Meeting of the Parliament 18 February 2026 [Draft]
I put it on the record that I was formerly employed at Mossmorran, although that was many years ago.
The closure of the Mossmorran ethylene plant marks a profound moment for Fife, for Scotland’s industrial heritage and for hundreds of workers whose livelihoods have been thrown into uncertainty. For more than four decades, Mossmorran has stood as a symbol of Scottish engineering excellence. It was opened in 1985 by Exxon Chemicals alongside Shell’s natural gas liquids plant and it represented the kind of skilled, high-value industrial work that Scotland has always excelled in.
However, today, we are confronted with the consequences of a decision that was made far from the communities that it affects. On 18 November 2025, ExxonMobil announced its intentions to close the plant. On 3 February 2026, that closure became a reality.

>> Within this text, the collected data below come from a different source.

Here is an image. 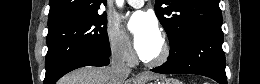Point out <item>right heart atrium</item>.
Here are the masks:
<instances>
[{"instance_id": "obj_1", "label": "right heart atrium", "mask_w": 260, "mask_h": 84, "mask_svg": "<svg viewBox=\"0 0 260 84\" xmlns=\"http://www.w3.org/2000/svg\"><path fill=\"white\" fill-rule=\"evenodd\" d=\"M107 45L111 56L120 63L130 65L134 62L135 55L120 29L110 23L107 27Z\"/></svg>"}]
</instances>
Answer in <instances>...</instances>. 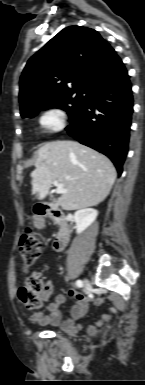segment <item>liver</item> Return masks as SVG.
Masks as SVG:
<instances>
[{
    "instance_id": "6515ba94",
    "label": "liver",
    "mask_w": 145,
    "mask_h": 385,
    "mask_svg": "<svg viewBox=\"0 0 145 385\" xmlns=\"http://www.w3.org/2000/svg\"><path fill=\"white\" fill-rule=\"evenodd\" d=\"M31 173L32 193L44 199L54 180L66 193L58 199L63 210L96 206L106 199L116 180L112 162L103 154L75 141H54L40 146Z\"/></svg>"
}]
</instances>
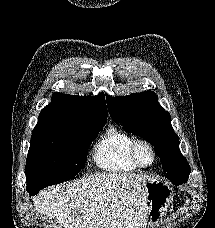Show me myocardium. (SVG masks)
Returning a JSON list of instances; mask_svg holds the SVG:
<instances>
[{"label": "myocardium", "instance_id": "f54148a6", "mask_svg": "<svg viewBox=\"0 0 215 228\" xmlns=\"http://www.w3.org/2000/svg\"><path fill=\"white\" fill-rule=\"evenodd\" d=\"M142 148L147 149L152 155V161L148 165L143 164L140 161L139 152ZM130 158L136 167L142 168V169H148V168L153 167L156 164L158 155H157V151H156L155 147L152 145V143H150L149 141H147L145 139H136L132 143L131 148H130Z\"/></svg>", "mask_w": 215, "mask_h": 228}]
</instances>
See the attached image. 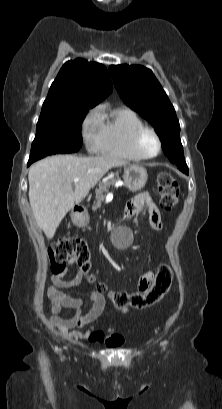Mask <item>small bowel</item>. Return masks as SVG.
<instances>
[{
	"label": "small bowel",
	"mask_w": 222,
	"mask_h": 409,
	"mask_svg": "<svg viewBox=\"0 0 222 409\" xmlns=\"http://www.w3.org/2000/svg\"><path fill=\"white\" fill-rule=\"evenodd\" d=\"M144 208L147 209L150 225L155 230H162V221L159 209L147 192L140 193L134 199L130 200L124 210V216L129 217L140 213ZM71 260L70 263H73ZM67 270L61 273L53 274L47 287V295L65 308L80 310L84 305L90 304L91 307L86 313L80 311L70 319H62L56 315L50 317L52 325L62 334L77 339L88 340L93 343H107L109 346H117L121 343L122 338L110 341L113 336L114 328H108L107 332L97 330L96 322L103 314L105 309V298L98 292H91L84 297H75L65 293L64 289H71L78 286L84 278V274L79 271L73 278L66 280L64 277ZM154 274L148 272L144 274L138 282V287L150 285L153 281ZM124 309L122 313H126ZM85 329L71 330L73 328Z\"/></svg>",
	"instance_id": "1"
}]
</instances>
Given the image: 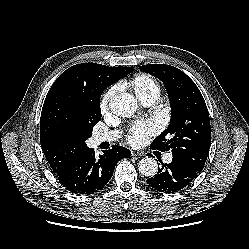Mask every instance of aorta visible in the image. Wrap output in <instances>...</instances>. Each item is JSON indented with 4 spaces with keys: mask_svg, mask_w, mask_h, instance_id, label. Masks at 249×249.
Masks as SVG:
<instances>
[{
    "mask_svg": "<svg viewBox=\"0 0 249 249\" xmlns=\"http://www.w3.org/2000/svg\"><path fill=\"white\" fill-rule=\"evenodd\" d=\"M110 110L120 117H131L138 108L137 99L128 93L120 94L113 97L109 102ZM139 172L146 176L152 177L157 174L158 164L152 157L142 158L138 163Z\"/></svg>",
    "mask_w": 249,
    "mask_h": 249,
    "instance_id": "1",
    "label": "aorta"
}]
</instances>
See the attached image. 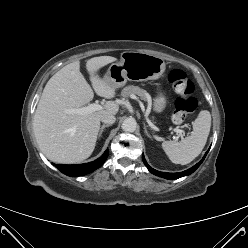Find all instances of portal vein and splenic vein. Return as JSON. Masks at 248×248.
Returning <instances> with one entry per match:
<instances>
[{"mask_svg": "<svg viewBox=\"0 0 248 248\" xmlns=\"http://www.w3.org/2000/svg\"><path fill=\"white\" fill-rule=\"evenodd\" d=\"M130 98L138 101L141 105V108L143 109V105L141 104V101L140 99L135 96V95H130ZM103 107L97 103H93V104H90L86 107H82V108H78V109H68L67 112L70 113V114H80V115H86V114H89V113H92V112H95V111H100L102 110ZM145 116V119H146V122L148 123V125L155 131H160V129L158 127H156L149 119H148V115L147 113L144 114ZM174 131L178 134V136H182V130L178 129V128H175ZM175 140H177V137L175 138Z\"/></svg>", "mask_w": 248, "mask_h": 248, "instance_id": "18ae733b", "label": "portal vein and splenic vein"}]
</instances>
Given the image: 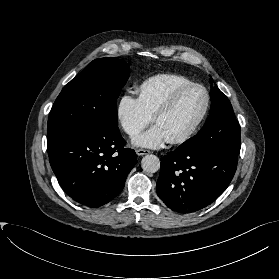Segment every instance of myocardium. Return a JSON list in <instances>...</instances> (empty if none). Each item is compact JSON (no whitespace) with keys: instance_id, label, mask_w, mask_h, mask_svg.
I'll return each mask as SVG.
<instances>
[{"instance_id":"1","label":"myocardium","mask_w":279,"mask_h":279,"mask_svg":"<svg viewBox=\"0 0 279 279\" xmlns=\"http://www.w3.org/2000/svg\"><path fill=\"white\" fill-rule=\"evenodd\" d=\"M194 88L201 89L205 93V104H204L203 110L200 113V115L198 116V118L196 119V121L194 122V124L189 128V130L187 132H185L180 137L169 139V142L171 144H183V143L187 142L188 140H190L197 133V131L201 127L202 123L204 122V120L209 112V109H210L211 97H210V93H209L208 89L205 86H203L202 84H198V83H194V82L183 85V86L179 87L178 89H176L170 95V97L163 104V106L153 116V122L156 123L158 119H160L161 117L168 114L174 108V106L178 102L179 98L186 91H188L190 89H194Z\"/></svg>"}]
</instances>
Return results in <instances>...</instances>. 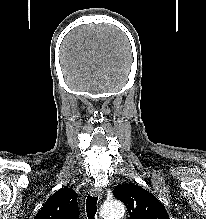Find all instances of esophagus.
<instances>
[{
    "label": "esophagus",
    "instance_id": "34e87169",
    "mask_svg": "<svg viewBox=\"0 0 206 219\" xmlns=\"http://www.w3.org/2000/svg\"><path fill=\"white\" fill-rule=\"evenodd\" d=\"M90 193L93 196H102L103 190L99 186H92L91 189H90Z\"/></svg>",
    "mask_w": 206,
    "mask_h": 219
}]
</instances>
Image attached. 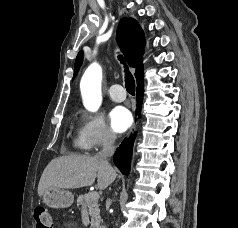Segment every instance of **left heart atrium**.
<instances>
[{"instance_id": "obj_1", "label": "left heart atrium", "mask_w": 238, "mask_h": 228, "mask_svg": "<svg viewBox=\"0 0 238 228\" xmlns=\"http://www.w3.org/2000/svg\"><path fill=\"white\" fill-rule=\"evenodd\" d=\"M112 129L115 132L121 133L127 130L132 124L131 113L122 106L115 107L109 115Z\"/></svg>"}]
</instances>
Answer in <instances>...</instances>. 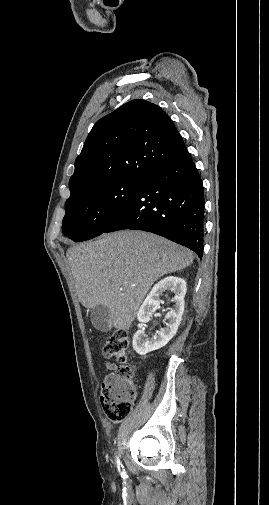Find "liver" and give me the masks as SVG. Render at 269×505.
Instances as JSON below:
<instances>
[{"label":"liver","instance_id":"6515ba94","mask_svg":"<svg viewBox=\"0 0 269 505\" xmlns=\"http://www.w3.org/2000/svg\"><path fill=\"white\" fill-rule=\"evenodd\" d=\"M67 257L81 304L105 305L112 325L129 329L147 292L161 276L193 262L187 248L143 231H118L71 247Z\"/></svg>","mask_w":269,"mask_h":505}]
</instances>
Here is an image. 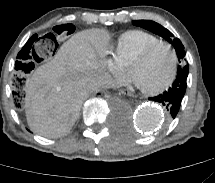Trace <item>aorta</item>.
<instances>
[{
	"label": "aorta",
	"instance_id": "aorta-1",
	"mask_svg": "<svg viewBox=\"0 0 215 183\" xmlns=\"http://www.w3.org/2000/svg\"><path fill=\"white\" fill-rule=\"evenodd\" d=\"M163 111L156 105L143 104L135 111L136 126L144 131L157 129L163 121Z\"/></svg>",
	"mask_w": 215,
	"mask_h": 183
}]
</instances>
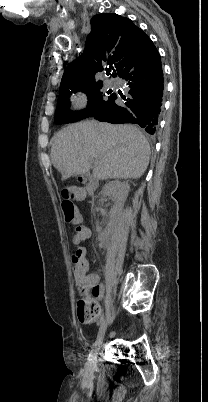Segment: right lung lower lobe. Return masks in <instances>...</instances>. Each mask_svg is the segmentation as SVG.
Returning <instances> with one entry per match:
<instances>
[{
	"label": "right lung lower lobe",
	"instance_id": "1",
	"mask_svg": "<svg viewBox=\"0 0 208 402\" xmlns=\"http://www.w3.org/2000/svg\"><path fill=\"white\" fill-rule=\"evenodd\" d=\"M117 75L127 81L128 96L121 95L124 102H118L115 94L110 109L93 117L113 124H136L154 134L162 111L164 78L159 52L145 33L122 60Z\"/></svg>",
	"mask_w": 208,
	"mask_h": 402
}]
</instances>
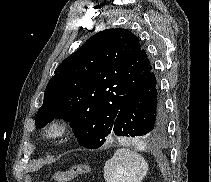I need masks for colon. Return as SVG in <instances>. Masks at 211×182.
I'll return each mask as SVG.
<instances>
[{
	"instance_id": "5ec220e1",
	"label": "colon",
	"mask_w": 211,
	"mask_h": 182,
	"mask_svg": "<svg viewBox=\"0 0 211 182\" xmlns=\"http://www.w3.org/2000/svg\"><path fill=\"white\" fill-rule=\"evenodd\" d=\"M90 171V166L87 163H81L73 166L66 171H59L55 173L57 182H69L79 175L86 174Z\"/></svg>"
}]
</instances>
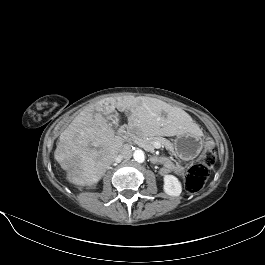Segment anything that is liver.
Listing matches in <instances>:
<instances>
[{"mask_svg": "<svg viewBox=\"0 0 265 265\" xmlns=\"http://www.w3.org/2000/svg\"><path fill=\"white\" fill-rule=\"evenodd\" d=\"M118 109L126 112L130 126L151 135L174 136L202 131L191 116L179 107L148 97H108L85 107L60 134L55 160L68 172L67 180L91 186L105 174L120 153L123 139L115 135L106 115Z\"/></svg>", "mask_w": 265, "mask_h": 265, "instance_id": "obj_1", "label": "liver"}]
</instances>
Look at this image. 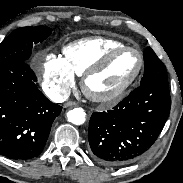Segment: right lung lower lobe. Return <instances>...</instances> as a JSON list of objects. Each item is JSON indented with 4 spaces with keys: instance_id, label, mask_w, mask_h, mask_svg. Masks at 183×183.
<instances>
[{
    "instance_id": "98d812e1",
    "label": "right lung lower lobe",
    "mask_w": 183,
    "mask_h": 183,
    "mask_svg": "<svg viewBox=\"0 0 183 183\" xmlns=\"http://www.w3.org/2000/svg\"><path fill=\"white\" fill-rule=\"evenodd\" d=\"M26 62L0 66V154L14 160L36 157L62 107L37 88Z\"/></svg>"
}]
</instances>
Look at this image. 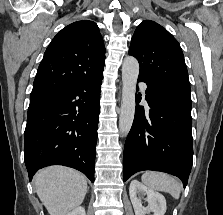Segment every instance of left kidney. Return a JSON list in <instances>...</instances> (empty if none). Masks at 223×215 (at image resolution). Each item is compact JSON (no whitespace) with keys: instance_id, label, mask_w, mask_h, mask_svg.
<instances>
[{"instance_id":"obj_1","label":"left kidney","mask_w":223,"mask_h":215,"mask_svg":"<svg viewBox=\"0 0 223 215\" xmlns=\"http://www.w3.org/2000/svg\"><path fill=\"white\" fill-rule=\"evenodd\" d=\"M139 191L147 193L146 199L150 203L148 207H143L141 199H138L137 193H139ZM129 193L135 215H145V213H149V211H153L154 215H164L167 209L166 199L159 191L149 189V187H146V185H143V183H140L137 179H132Z\"/></svg>"}]
</instances>
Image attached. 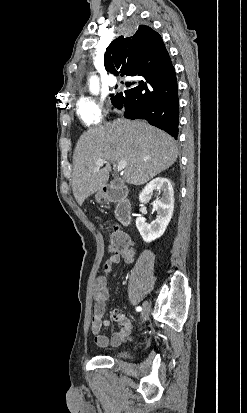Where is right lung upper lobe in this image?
<instances>
[{"instance_id":"right-lung-upper-lobe-1","label":"right lung upper lobe","mask_w":247,"mask_h":413,"mask_svg":"<svg viewBox=\"0 0 247 413\" xmlns=\"http://www.w3.org/2000/svg\"><path fill=\"white\" fill-rule=\"evenodd\" d=\"M169 60L161 36L146 25L138 26L132 37L120 36L112 41L104 56L107 71L126 76L154 71Z\"/></svg>"}]
</instances>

Workers at Mossmorran did not fail, and Scotland did not fail. What failed was the wider policy environment that was created at the UK level. That is an environment that has left key industry sites uncertain and unable to plan for the long term. For years, Scotland’s energy-intensive industries warned that the UK’s approach to energy policy and industrial strategy was placing them at a disadvantage. The situation at Mossmorran is now one of the clearest examples of those warnings being realised.
There are highly skilled engineers, technicians, apprentices and contractors there, whose expertise is vital to Scotland’s future.